Monday, 7 March 2011

Valuing cultural heritage

I’ve been thinking quite a bit recently about how to demonstrate the value that some groups in society place on their cultural patrimony. My interest in this topic was re-awakened by reports last month that the protestors in Cairo’s Tahrir Square had set up a protective zone around the Egyptian Museum next door to prevent looting and damage to the priceless assets contained therein. Although there was some minor damage and a small number of statuettes were stolen, this seems to have happened in only one incident. Recent reports from the former head of the Supreme Council for Antiquities, Dr Zahi Hawass, suggest that there has also been some damage around the ruins at Saqqara and in some other locations. But in the main, the Egyptian people have respected the legal protection afforded to some of the richest archaeological remains in the world.

One compares this with the situation a few years ago in Iraq, when there was widespread looting in the national museum in Baghdad, with many items still missing and presumed destroyed or sold on the black market. And the damage to the ruins of the ancient city of Ur by US marines who used the site as a base to oversee the downfall of Saddam Hussein was not only a violation of trust but also a clear illustration of the lack of awareness, appreciation and understanding of the enormously rich heritage of the region still prevalent amongst many people.
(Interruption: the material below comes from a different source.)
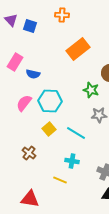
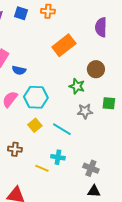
blue square: (30, 26) -> (21, 13), moved
brown cross: (29, 153) -> (15, 149), turned -32
yellow line: (60, 180) -> (42, 168), moved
News coming out of Libya also gives some cause for concern, with reports that some archaeological sites are being damaged in the struggle between pro- and anti- Gaddafi forces. In all three cases, there are fundamental issues of national identity and political power being worked out and yet only in the Egyptian case have the protagonists gone out of their way to protect their patrimony. One wonders whether this is in part because they recognise the enormous contribution that such assets make to the development and sustainability of a responsible tourism sector that celebrates rather than diminishes cultures and their heritage. Perhaps we will never know what drove those Egyptian protestors in Tahrir Square to protect the treasures of the Egyptian Museum. But we should remember to thank them.